Energy-time-position uncertainty principle for a massless particle. For a prepared photon the following holds:
ΔE * max(Δt, Δx / c) >= h,
where ΔE is the uncertainty of the energy, Δt is the time used in preparation, and Δx is the size of the device used in preparation.
Question. Does the same relation hold for measuring the energy of a photon?
What about preparing a wave packet for a massive particle like the electron?
The position-momentum uncertainty relation for the wave packet of a massive particle is
Δx Δp >= h,
or
Δx Δ(m v) >= h
<=>
Δx / v * Δ(m v² / 2) >= h / 2
<=>
Δt ΔE >= h / 2,
where Δt is the time it takes the electron to move the approximate length of the wave packet. This is very much analogous with the classical string example. Either we need to spend the time Δt to disturb at one location, or we need to spend a very short time to disturb along a long segment Δx.
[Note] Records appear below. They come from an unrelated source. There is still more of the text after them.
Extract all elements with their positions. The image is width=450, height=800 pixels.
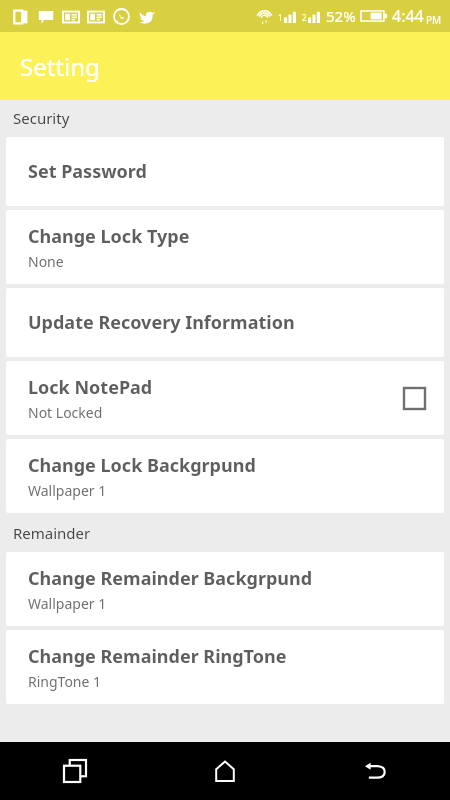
staticText: Change Remainder RingTone [28,644,287,669]
button[interactable]: Back [300,742,450,800]
staticText: Security [13,108,70,128]
button[interactable]: Lock NotePad [6,361,444,435]
staticText: 4:44 [392,5,424,27]
button[interactable]: Update Recovery Information [6,288,444,357]
staticText: Remainder [13,523,91,543]
button[interactable]: Lock NotePad toggle [402,386,426,410]
button[interactable]: Change Remainder RingTone [6,630,444,704]
staticText: Setting [20,50,100,83]
staticText: Not Locked [28,403,103,422]
button[interactable]: Set Password [6,137,444,206]
staticText: Change Lock Backgrpund [28,453,256,478]
button[interactable]: Change Remainder Backgrpund [6,552,444,626]
button[interactable]: Change Lock Type [6,210,444,284]
staticText: Wallpaper 1 [28,481,107,500]
staticText: 1 [278,12,283,23]
staticText: RingTone 1 [28,672,102,691]
button[interactable]: Recent apps [0,742,150,800]
staticText: None [28,252,64,271]
staticText: Change Lock Type [28,224,190,249]
staticText: 52% [326,6,356,26]
staticText: Update Recovery Information [28,310,295,335]
staticText: PM [426,13,442,27]
staticText: Lock NotePad [28,375,153,400]
staticText: 2 [302,12,307,23]
button[interactable]: Change Lock Backgrpund [6,439,444,513]
staticText: Wallpaper 1 [28,594,107,613]
staticText: Change Remainder Backgrpund [28,566,313,591]
staticText: Set Password [28,159,147,184]
button[interactable]: Home [150,742,300,800]
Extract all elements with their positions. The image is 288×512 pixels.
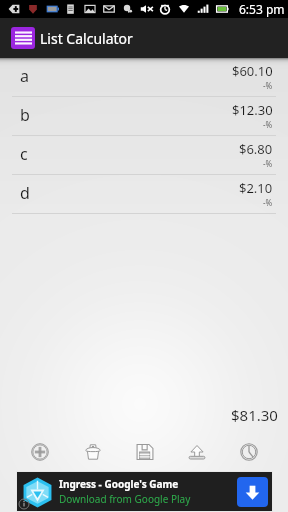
button[interactable]: d <box>0 175 288 214</box>
button[interactable]: History <box>223 441 275 463</box>
button[interactable]: a <box>0 58 288 97</box>
staticText: a <box>20 65 29 87</box>
staticText: 6:53 pm <box>239 1 285 17</box>
button[interactable]: List Calculator <box>0 18 288 58</box>
staticText: b <box>20 104 30 126</box>
button[interactable]: Install app <box>237 477 268 507</box>
staticText: Download from Google Play <box>59 492 191 506</box>
staticText: d <box>20 182 30 204</box>
staticText: $12.30 <box>232 101 273 119</box>
staticText: $81.30 <box>231 405 278 425</box>
staticText: $60.10 <box>232 62 273 80</box>
button[interactable]: b <box>0 97 288 136</box>
staticText: $6.80 <box>239 140 273 158</box>
button[interactable]: c <box>0 136 288 175</box>
staticText: $2.10 <box>239 179 273 197</box>
staticText: -% <box>263 197 273 208</box>
staticText: -% <box>263 119 273 130</box>
button[interactable]: Add item <box>13 441 66 463</box>
button[interactable]: Delete <box>66 441 119 463</box>
staticText: List Calculator <box>40 29 133 48</box>
staticText: -% <box>263 80 273 91</box>
staticText: -% <box>263 158 273 169</box>
button[interactable]: Load <box>171 441 223 463</box>
button[interactable]: Save <box>119 441 171 463</box>
staticText: c <box>20 143 28 165</box>
staticText: Ingress - Google's Game <box>59 477 179 491</box>
button[interactable]: Ingress - Google's Game <box>17 472 272 511</box>
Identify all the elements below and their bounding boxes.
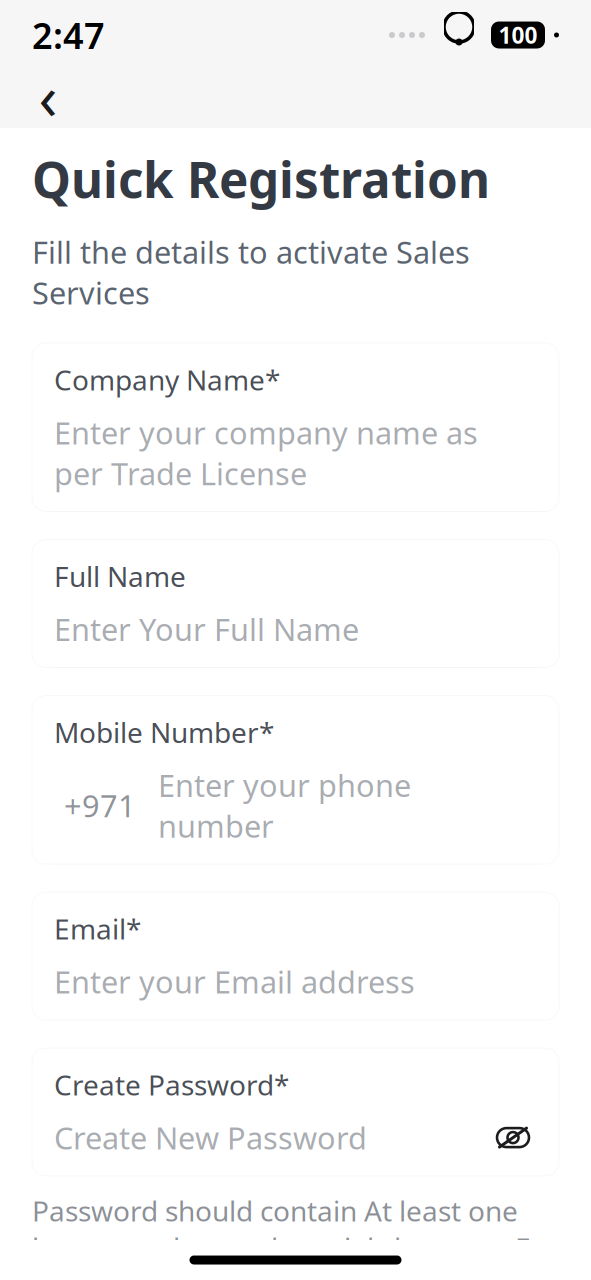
button[interactable]: Full Name bbox=[32, 540, 559, 668]
staticText: Mobile Number* bbox=[54, 714, 274, 751]
button[interactable]: Email* bbox=[32, 892, 559, 1020]
staticText: ‹ bbox=[38, 55, 58, 137]
staticText: 100 bbox=[498, 20, 538, 50]
staticText: 2:47 bbox=[32, 11, 105, 59]
staticText: Enter your Email address bbox=[54, 961, 415, 1002]
staticText: Enter Your Full Name bbox=[54, 609, 359, 650]
staticText: Quick Registration bbox=[32, 146, 490, 212]
staticText: Email* bbox=[54, 910, 141, 947]
staticText: Password should contain At least one let… bbox=[32, 1192, 554, 1280]
staticText: Enter your company name as per Trade Lic… bbox=[54, 412, 478, 494]
button[interactable]: Create Password* bbox=[32, 1048, 559, 1176]
staticText: +971 bbox=[64, 785, 136, 826]
staticText: Create Password* bbox=[54, 1066, 289, 1103]
staticText: Company Name* bbox=[54, 361, 280, 398]
staticText: Fill the details to activate Sales Servi… bbox=[32, 232, 470, 313]
staticText: Full Name bbox=[54, 558, 186, 595]
button[interactable]: Company Name* bbox=[32, 343, 559, 512]
staticText: Enter your phone number bbox=[158, 765, 411, 846]
button[interactable]: Mobile Number* bbox=[32, 696, 559, 864]
staticText: Create New Password bbox=[54, 1117, 367, 1158]
button[interactable]: Back bbox=[22, 73, 74, 125]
Let us ignore the factor 1/2 in h / 2 above. We are working with fuzzily defined uncertainties and can ignore factors that are of the order 1.
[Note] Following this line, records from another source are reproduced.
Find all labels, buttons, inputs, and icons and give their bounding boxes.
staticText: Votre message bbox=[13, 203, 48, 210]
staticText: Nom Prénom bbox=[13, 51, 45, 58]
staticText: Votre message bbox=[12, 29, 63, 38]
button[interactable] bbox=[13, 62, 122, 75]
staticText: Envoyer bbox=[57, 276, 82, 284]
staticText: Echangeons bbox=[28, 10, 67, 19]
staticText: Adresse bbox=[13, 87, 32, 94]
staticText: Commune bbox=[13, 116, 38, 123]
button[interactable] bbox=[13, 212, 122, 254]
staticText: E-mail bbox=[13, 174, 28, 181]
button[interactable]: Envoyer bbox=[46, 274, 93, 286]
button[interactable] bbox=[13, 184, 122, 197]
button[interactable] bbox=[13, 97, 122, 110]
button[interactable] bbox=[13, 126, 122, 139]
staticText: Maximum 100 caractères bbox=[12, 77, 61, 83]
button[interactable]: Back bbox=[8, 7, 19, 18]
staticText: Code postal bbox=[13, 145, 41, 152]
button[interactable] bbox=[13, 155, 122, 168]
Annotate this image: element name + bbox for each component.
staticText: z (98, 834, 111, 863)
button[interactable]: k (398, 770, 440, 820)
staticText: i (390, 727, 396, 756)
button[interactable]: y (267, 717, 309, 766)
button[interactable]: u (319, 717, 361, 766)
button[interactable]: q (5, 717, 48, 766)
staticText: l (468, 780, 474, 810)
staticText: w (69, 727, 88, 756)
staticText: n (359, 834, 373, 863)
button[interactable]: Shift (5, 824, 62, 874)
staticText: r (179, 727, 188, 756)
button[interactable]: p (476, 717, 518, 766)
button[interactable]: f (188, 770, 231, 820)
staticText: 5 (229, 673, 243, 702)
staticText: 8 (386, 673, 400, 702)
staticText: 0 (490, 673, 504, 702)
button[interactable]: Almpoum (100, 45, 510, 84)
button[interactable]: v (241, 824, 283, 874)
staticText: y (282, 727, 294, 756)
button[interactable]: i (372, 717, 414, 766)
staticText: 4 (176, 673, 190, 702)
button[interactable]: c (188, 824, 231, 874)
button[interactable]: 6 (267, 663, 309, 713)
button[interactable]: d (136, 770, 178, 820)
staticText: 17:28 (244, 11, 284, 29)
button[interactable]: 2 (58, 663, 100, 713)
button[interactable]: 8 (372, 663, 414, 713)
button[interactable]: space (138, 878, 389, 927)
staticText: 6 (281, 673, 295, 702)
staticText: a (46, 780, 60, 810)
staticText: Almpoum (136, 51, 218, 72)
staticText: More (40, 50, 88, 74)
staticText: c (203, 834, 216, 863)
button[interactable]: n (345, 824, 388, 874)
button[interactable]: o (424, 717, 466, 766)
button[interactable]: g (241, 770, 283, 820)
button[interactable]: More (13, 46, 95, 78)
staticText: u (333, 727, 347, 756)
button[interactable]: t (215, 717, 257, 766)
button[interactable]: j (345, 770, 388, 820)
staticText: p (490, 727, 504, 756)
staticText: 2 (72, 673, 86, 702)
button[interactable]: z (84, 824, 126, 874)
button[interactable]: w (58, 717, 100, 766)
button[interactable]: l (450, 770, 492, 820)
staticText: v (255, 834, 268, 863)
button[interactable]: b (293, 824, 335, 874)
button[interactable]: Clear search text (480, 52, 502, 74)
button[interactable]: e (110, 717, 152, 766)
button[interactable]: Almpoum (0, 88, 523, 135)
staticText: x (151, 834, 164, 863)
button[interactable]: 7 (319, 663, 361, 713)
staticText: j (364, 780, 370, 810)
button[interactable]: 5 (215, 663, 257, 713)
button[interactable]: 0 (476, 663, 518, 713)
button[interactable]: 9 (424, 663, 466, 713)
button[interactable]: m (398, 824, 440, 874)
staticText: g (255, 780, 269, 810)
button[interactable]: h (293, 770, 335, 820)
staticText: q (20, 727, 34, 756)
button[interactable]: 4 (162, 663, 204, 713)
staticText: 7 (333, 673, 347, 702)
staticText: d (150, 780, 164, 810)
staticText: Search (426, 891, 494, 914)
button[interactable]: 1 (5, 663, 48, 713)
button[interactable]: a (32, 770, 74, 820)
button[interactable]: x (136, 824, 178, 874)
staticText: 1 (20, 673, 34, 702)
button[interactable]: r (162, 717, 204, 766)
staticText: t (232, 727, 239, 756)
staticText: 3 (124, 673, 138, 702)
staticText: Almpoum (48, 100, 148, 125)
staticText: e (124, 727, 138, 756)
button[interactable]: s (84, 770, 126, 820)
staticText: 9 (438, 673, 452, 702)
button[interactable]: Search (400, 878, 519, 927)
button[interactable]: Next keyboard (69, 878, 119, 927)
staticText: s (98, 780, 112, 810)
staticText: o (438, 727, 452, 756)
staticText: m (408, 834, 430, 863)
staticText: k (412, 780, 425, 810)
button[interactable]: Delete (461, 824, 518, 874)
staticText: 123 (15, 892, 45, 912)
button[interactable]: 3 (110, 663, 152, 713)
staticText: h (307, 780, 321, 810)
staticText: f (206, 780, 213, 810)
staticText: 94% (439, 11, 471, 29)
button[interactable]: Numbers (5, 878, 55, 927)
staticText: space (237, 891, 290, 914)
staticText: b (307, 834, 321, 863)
Energy-time-position uncertainty principle for a massive particle. The following holds:
ΔE * max(Δt, Δx / v) >= h,
where ΔE is the uncertainty in energy, Δt is the preparation time, and Δx is the length of the preparation spatial volume. The velocity of the prepared particle is v.
The relation is less strict than for a photon. If v is, for example, 0.01 c, we can make Δx very small.
A practical experiment to prepare electrons with precise energy in a very short time
What practical method can prepare an electron with a sharp momentum p in a very short time in a short distance?
source shutter shutter
--------------------------
e- ------> | electric field | ---->
-------------------------- p + Δp
Δx angle α
We have a source of electrons located far away, so that we know that the momentum to the y and z directions is almost zero. We want to select electrons whose momentum in the x direction is very accurately p with a precision Δp. That corresponds to some uncertainty ΔE in the energy.
The position-momentum uncertainty relation gives the length Δx of the wave packet of a selected electron:
Δx Δp >= h.
Let us assume that the incoming electrons have the momentum very roughly equal to p. Let us have a uniform electric field along a distance Δx. The field is only present for a very short time Δt.
We have shutters which only open the area of the electric field for electrons for some time ΔT. A shutter is a very high repulsive potential which we can create very quickly.
Then we can apply the electric field for a very short time Δt. All the electrons in the area will get the same impulse from the field. The shutter at the far end is opened and the electrons continue their journey. Electrons which are deflected to a certain angle α are the selected ones.
What should ΔT and Δx be? Almost all of the wave packet of an electron must fit in Δx. Otherwise the shutters would exert significant forces on the electron, changing its momentum significantly during the process.
The electric field changes quickly in the time Δt in a spatial volume of the length Δx. That will create, among others, real photons whose energy is up to
h c / Δx
and momentum up to h / Δx = Δp.
An electron departing to the angle α may have bumped into such a real photon, boosting the momentum of the electron. The boost might be up to 2 Δp, quite significant. However, we can reduce the number of such photons by making the electric field smaller. Thus, the photons do not pose a problem.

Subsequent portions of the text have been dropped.